News / Investment
Survey polling pension funds’ investment in arms now live
Thousands of randomly selected people across the region are being asked to decide if a multi-million pound investment in arms companies should continue.
20,000 people who have pensions in the Avon Pension Fund are being asked to have their say on whether it should continue to invest £18m in the defence and aerospace sector after a campaign by some fund members.
The £6b scheme administers the Local Government Pension Scheme and has about 100,000 unique members who have worked for 450 employers in areas such as local government, education, and charity work across the former county of Avon.
is needed now More than ever

Members of Palestine Solidarity Campaign Bristol campaigned outside City Hall on September 3, to raise awareness before the survey’s launch
Now the scheme is aiming to survey a statistically representative sample of its members about its defence investments.
Anyone who may have a pension in the fund is being urged to check their emails and spam folders for whether they are one of 20,000 randomly selected members of the fund being asked to respond to the survey. Emails are being sent out between September 1–16 and the survey is open until September 22.
Pro-Palestine protestors first urged the Avon Pension Fund in December 2024 to divest from companies producing weapons being used by Israel in Gaza and companies profiting from illegal Israeli settlements in the West Bank.
But, after warnings that an investment strategy based on a particular conflict would be hard to defend legally, the committee resolved in March to consult its members on ending all investments in the aerospace and defence sector.
Addressing the meeting in March, children’s social worker Toni Mayo — who is among the 100,000 people whose pensions are part of the fund — said: “The money that I have earned by trying tirelessly, at grave personal cost, to keep children safe is being used to fund the weapons that kill my brothers’ and sisters’ children abroad. For every day I work, I’m unwillingly contributing to genocide and war.”
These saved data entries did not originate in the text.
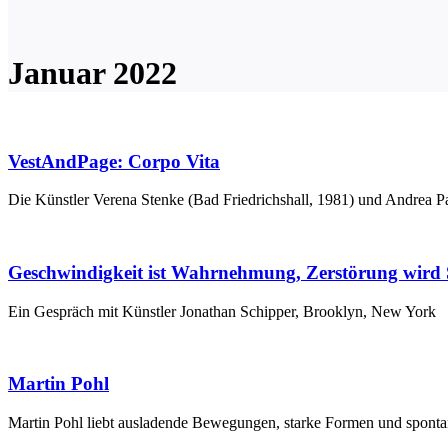
Januar 2022
VestAndPage: Corpo Vita
Die Künstler Verena Stenke (Bad Friedrichshall, 1981) und Andrea P
Geschwindigkeit ist Wahrnehmung, Zerstörung wird
Ein Gespräch mit Künstler Jonathan Schipper, Brooklyn, New York
Martin Pohl
Martin Pohl liebt ausladende Bewegungen, starke Formen und sponta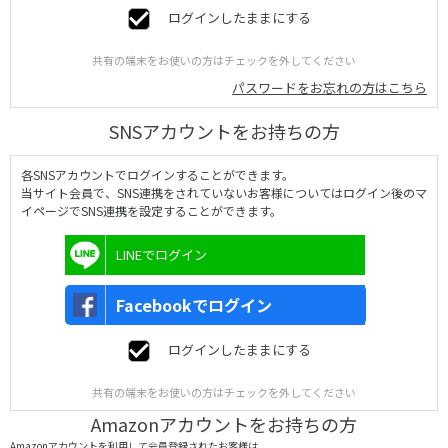
ログインしたままにする
共有の端末をお使いの方はチェックを外してください
パスワードをお忘れの方はこちら
SNSアカウントをお持ちの方
各SNSアカウントでログインすることができます。
当サイト会員で、SNS連携をされていないお客様についてはログイン後のマ
イページでSNS連携を設定することができます。
LINEでログイン
Facebookでログイン
ログインしたままにする
共有の端末をお使いの方はチェックを外してください
Amazonアカウントをお持ちの方
Amazonアカウントを利用して会員登録されたお客様は、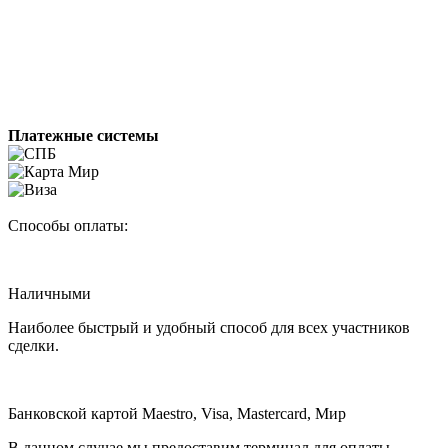
Платежные системы
Способы оплаты:
Наличными
Наиболее быстрый и удобный способ для всех участников
сделки.
Банковской картой Maestro, Visa, Mastercard, Мир
В данном случае мы предоставим терминал для оплаты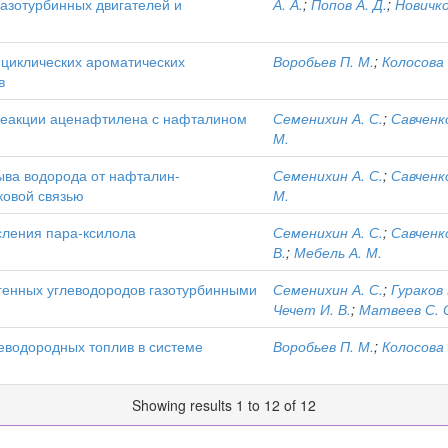
газотурбинных двигателей и
А. А.
;
Попов А. Д.
;
Новичко
циклических ароматических
Воробьев П. М.
;
Колосова 
в
реакции аценафтилена с нафталином
Семенихин А. С.
;
Савченко
М.
ыва водорода от нафталин-
Семенихин А. С.
;
Савченко
ковой связью
М.
сления пара-ксилола
Семенихин А. С.
;
Савченко
В.
;
Мебель А. М.
генных углеводородов газотурбинными
Семенихин А. С.
;
Гураков 
Чечет И. В.
;
Матвеев С. 
еводородных топлив в системе
Воробьев П. М.
;
Колосова 
Showing results 1 to 12 of 12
Bristol City Council and North Somerset Council — staff at both of which are members of the fund — have passed motions urging the pension fund to divest from weapons companies making weapons used by Israel in Gaza. The £6b fund has said it currently has £18m — 0.3% of its total assets — invested in aerospace and arms companies. Rather than having directly purchased shares in arms companies, the Avon Pension Fund’s investments are part of a passive equity pool, a financial product splitting money across thousands of companies, called the Brunel Fund.
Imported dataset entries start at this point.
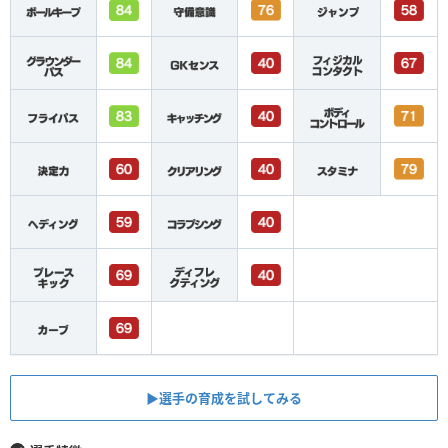
▶︎選手の育成を試してみる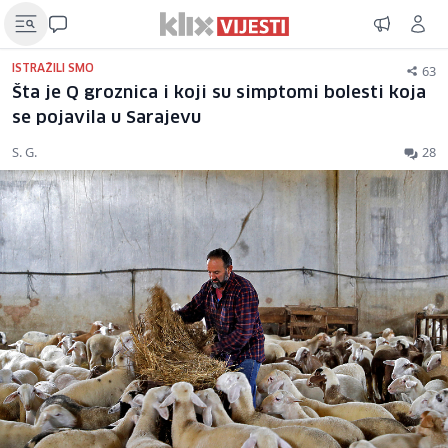
63
ISTRAŽILI SMO
Šta je Q groznica i koji su simptomi bolesti koja
se pojavila u Sarajevu
S. G.
28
The Avon Pension Fund has made major efforts to be green and invested in the Brunel Fund because it is aligned with the 2015 Paris agreement on reducing greenhouse gas emissions.
It already excludes businesses making controversial weapons such as cluster munitions and chemical weapons, or those which breach a UN principle on businesses making sure they are not complicit in human rights abuses. Lockheed Martin and RTX are already excluded from the fund’s portfolios on these grounds.
The survey is set to cost the fund about £25,000 to undertake. Only people selected to receive the email can respond to the survey, and pension fund staff and committee and board members are excluded.
The Avon Pension Fund is surveying 20,000 randomly selected members about the proposal because, even if there is only a 5% response rate, 1,000 completed surveys is expected to produce a “statistically robust sample.” More than 1,000 responses is not expected to increase statistical confidence, but surveying all 100,000 members would have required also sending letters by post and have cost about £75,000.
The Avon Pension Fund said: “To ensure the research is conducted to the highest standards, the fund has commissioned an independent agency, Prevision Research, to design the survey, analyse the data, and present findings. Prevision has deep expertise assessing challenging public policy issues and belongs to the Market Research Society, ensuring that all research is anonymous and confidential.
“Prevision will ensure that responses are representative of the total fund membership by age and gender, in particular ensuring that smaller groups (at each end of the age range) are fairly represented. Survey findings will be weighted to ensure that members responding have the same demographic profile as the actual membership.”
The results of the survey will be published later this year when the Avon Pension Fund Committee makes its decision about the defence and aerospace investments, taking the survey and legal and financial considerations into account. Emails are being sent out in waves.
The fund said: “We thank all our members who’ve already taken the time to complete the survey.”